■ **Material for the task**:
■ ■ ■ ■ ■ ■ ■
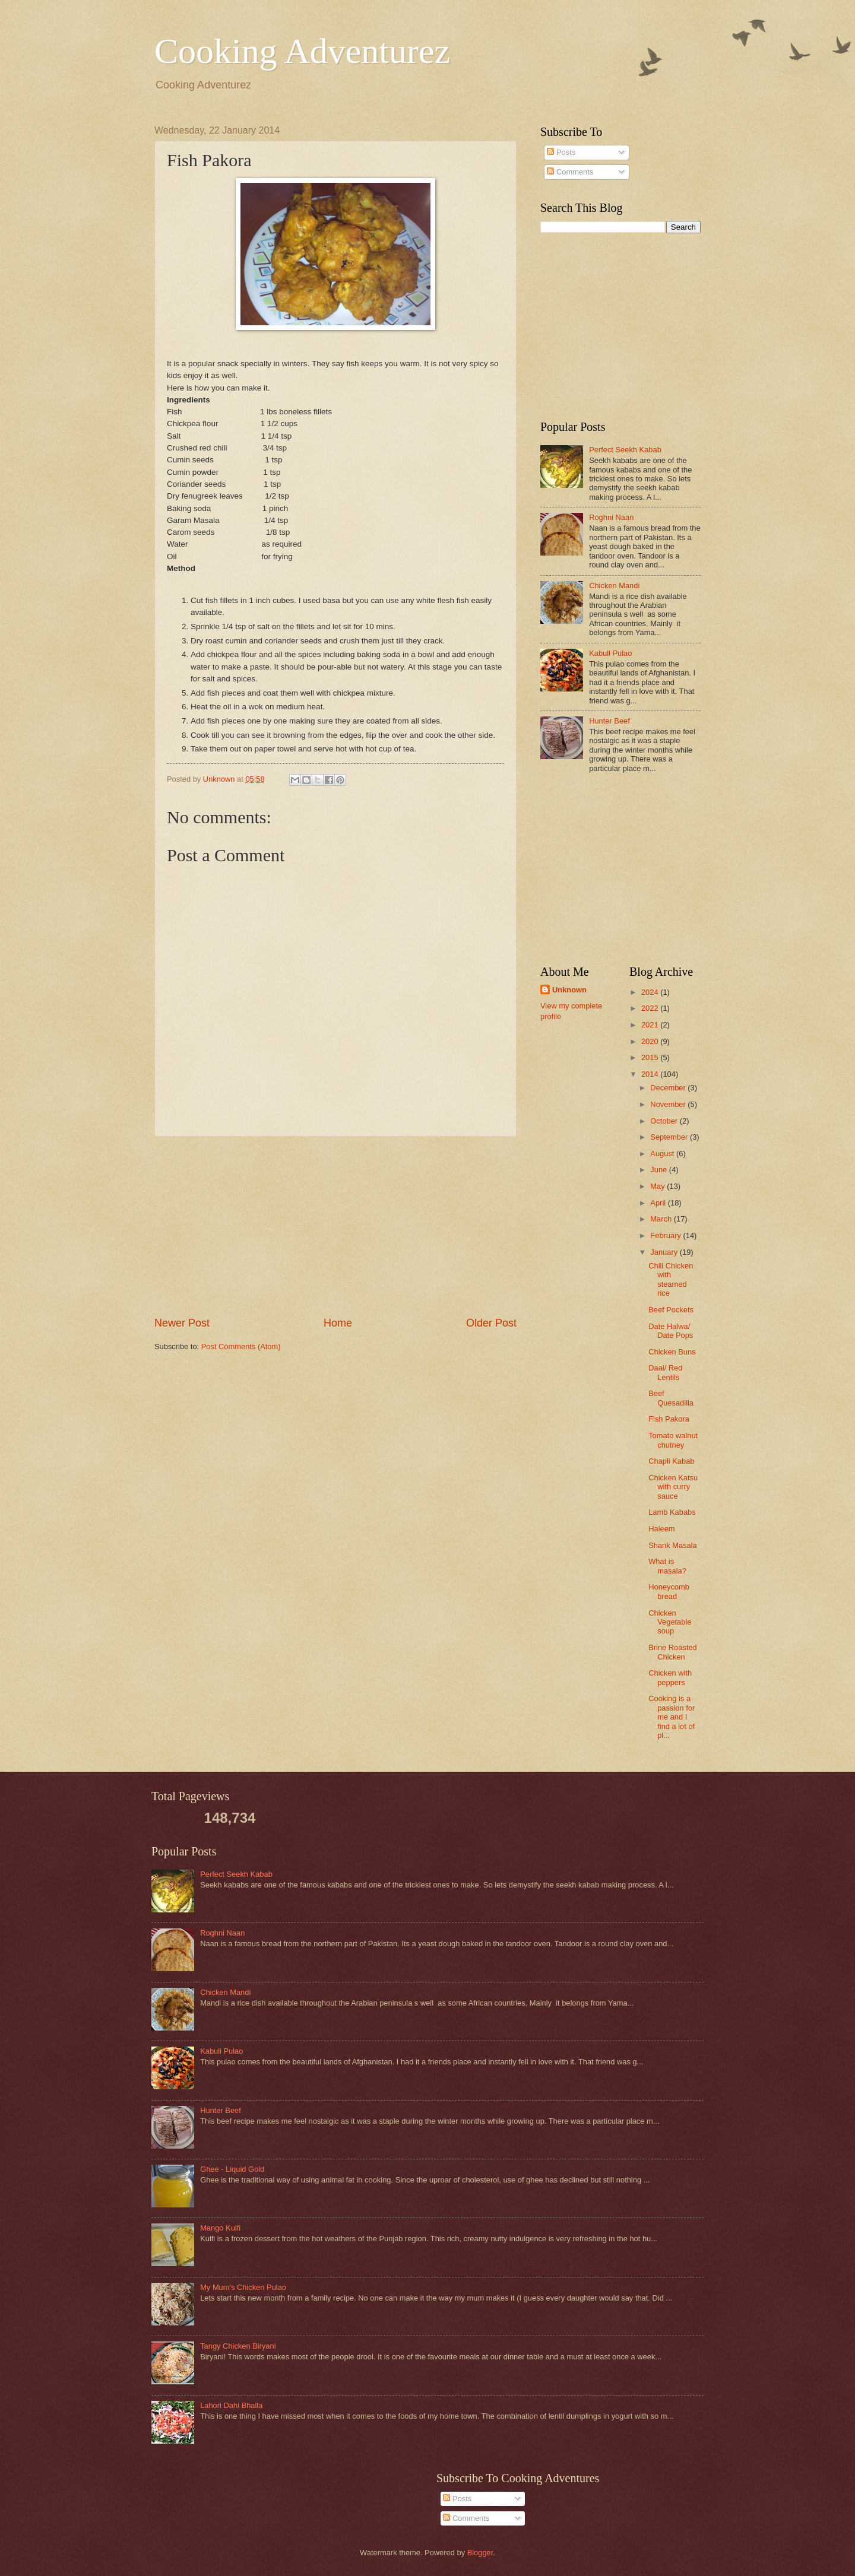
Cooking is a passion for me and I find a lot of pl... (671, 1717)
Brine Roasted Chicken (672, 1652)
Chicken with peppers (670, 1677)
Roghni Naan (611, 517)
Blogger (480, 2552)
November (669, 1104)
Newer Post (182, 1323)
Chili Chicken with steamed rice (670, 1279)
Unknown (569, 989)
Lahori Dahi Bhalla (231, 2405)
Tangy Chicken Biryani (238, 2346)
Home (338, 1323)
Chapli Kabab (671, 1461)
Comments (570, 171)
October (664, 1120)
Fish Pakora (668, 1418)
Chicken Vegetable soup (669, 1622)
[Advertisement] (335, 1226)
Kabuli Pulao (610, 653)
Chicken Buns (671, 1351)
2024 (650, 992)
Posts (561, 152)
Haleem (661, 1528)
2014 (650, 1074)
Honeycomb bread (668, 1591)
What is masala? (667, 1566)
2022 (650, 1008)
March (661, 1218)
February (666, 1235)
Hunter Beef (609, 720)
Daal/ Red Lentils (665, 1372)
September (670, 1136)
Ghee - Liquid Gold (232, 2169)
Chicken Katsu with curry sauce (673, 1486)
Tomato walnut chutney (673, 1440)
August (663, 1153)
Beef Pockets (671, 1309)
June (659, 1169)
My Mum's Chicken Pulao (243, 2287)
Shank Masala (672, 1545)
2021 (650, 1024)
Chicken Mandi (614, 585)
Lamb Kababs (671, 1512)
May (658, 1186)
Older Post (491, 1323)
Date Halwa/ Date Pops (670, 1331)
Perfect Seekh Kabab (625, 449)
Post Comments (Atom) (241, 1346)
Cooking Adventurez (302, 51)
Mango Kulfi (220, 2227)
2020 (650, 1041)
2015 (650, 1057)
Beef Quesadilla (671, 1398)
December (669, 1087)
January (664, 1252)
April (658, 1202)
■ ■ ■ ■ ■ ■ ■
■ **Assignment**:
All lines in the records with the string "Cooking" should be copied out.

■ **Solution**:
Cooking is a passion for me and I find a lot of pl... (671, 1717)
Cooking Adventurez (302, 51)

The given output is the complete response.